Vellum works and has been proven to work for hundreds of years. Archival paper is interesting but largely unproven tech. On paper it works (no pun intended) but we really haven't seen if it will last even 200 years, and we should before we start printing our most treasured documents on it.
Digital long term storage is just, no. Look, all key UK documents are ALREADY digital they're available to download right now. However we aren't talking about digital Vs. non-digital, we're talking about what to store BACKUPS on.
Digital long term storage is something people who frankly know little about technology point to. It is up to IT-types to figure out the costs and the "how?" from then on out. There is no digital storage media which will still exist reliably in 200-400 years, not CDs, not HDDs, and not SSDs. Tapes are the closest and they won't last that long.
So we aren't talking about slapping it on a CD and storing it in some archive, we're talking about slapping it on a piece of digital media today and then moving it every one hundred years without fail, or we lose it forever... If one government or generation loses interest then future generations suffer (see the current government as an example: moving away from reliable Vellum to unproven papers).
Plus with digital you also have to worry about: solar flares/EMP, format knowledge (both of the file system & file format), media protocol knowledge (SATA or CDs might be forgotten technology), and the ability to alter historical documents without detection (not that vallum is immune, but it requires more skill/time).

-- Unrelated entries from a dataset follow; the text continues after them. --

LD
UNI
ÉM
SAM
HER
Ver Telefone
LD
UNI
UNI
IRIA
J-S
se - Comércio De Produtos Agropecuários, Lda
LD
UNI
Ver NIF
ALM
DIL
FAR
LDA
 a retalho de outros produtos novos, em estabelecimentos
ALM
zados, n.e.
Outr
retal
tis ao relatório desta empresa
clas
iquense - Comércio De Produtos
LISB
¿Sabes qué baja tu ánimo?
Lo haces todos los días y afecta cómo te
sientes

PS - The "Digital Preservation Coalition" are a group of historians and archivists. They aren't technologists, they just point blindly at digital without explaining the nitty gritty of HOW.
Archiving things for future civilizations to dig up is one thing. Then you may be talking about hundreds or thousands of years that the data just sits there. Then you have to worry about the longevity of bits, and whether the technology and knowledge to read the data will exist in the future. Digital is very hard for that use case.

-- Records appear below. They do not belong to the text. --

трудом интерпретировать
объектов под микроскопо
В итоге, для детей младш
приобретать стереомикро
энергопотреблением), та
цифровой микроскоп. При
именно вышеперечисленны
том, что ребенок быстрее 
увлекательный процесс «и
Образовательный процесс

On the other hand, storing data for an active/continuously used archive doesn't seem so hard. You just keep the data digitally on some media and every few years you upgrade the tech to whatever technology and formats are "current" before the old format and tech is completely forgotten. Keeping digital data around for a decade is pretty easy. If you do that 100 times in a row you have kept it for a thousand years and you never had a file format or a storage media older than a decade. You could "forget" to upgrade the archive, but you could also "forget" to scribble on the calfs some time.
Entirely agree with you about the current lack of longer term stable data storage options.

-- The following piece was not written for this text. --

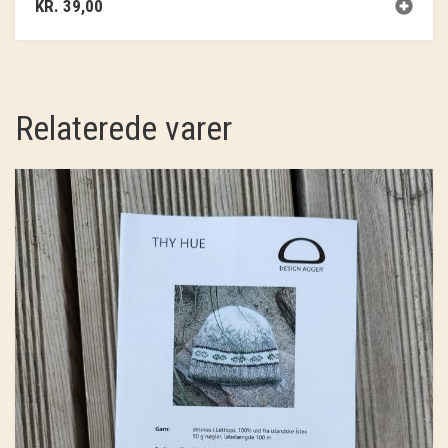
KR.
39,00
Relaterede varer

That said, waiting the full duration of a material's projected life span before actual use of that material would limit options hugely, especially with the massively increasing corpus of generated data.
In this sort of context (amount of data) one can spread your bets and use vellum, as well as other methods, until other more stable forms of storage are easily available.
> Archival paper is interesting but largely unproven tech. On paper it works (no pun intended) but we really haven't seen if it will last even 200 years, and we should before we start printing our most treasured documents on it.
No no. This doesn't make sense. If we're not going to put our treasured documents on archival paper until we've proved that archival paper really will last for centuries, they're never going to be put on archival paper, no matter how great it might or might not be, because we'll all be dead.
You wanted to say we should see how archival paper pans out before we stop printing our treasured documents on other types of material.
While there's much truth in your statement, I wouldn't be so quick to discount the knowledge and experience of archivists, who have collectively as a profession put a tremendous amount of time and effort into researching archival theory and practice, both physical and digital, and who count among them extremely knowledgeable technologists. They are acutely aware of the fact that you can't just burn a cd and call it a day. With that said, I don't know anything about the Digital Preservation Coalition; you may be right about them in particular. [Edited for clarity]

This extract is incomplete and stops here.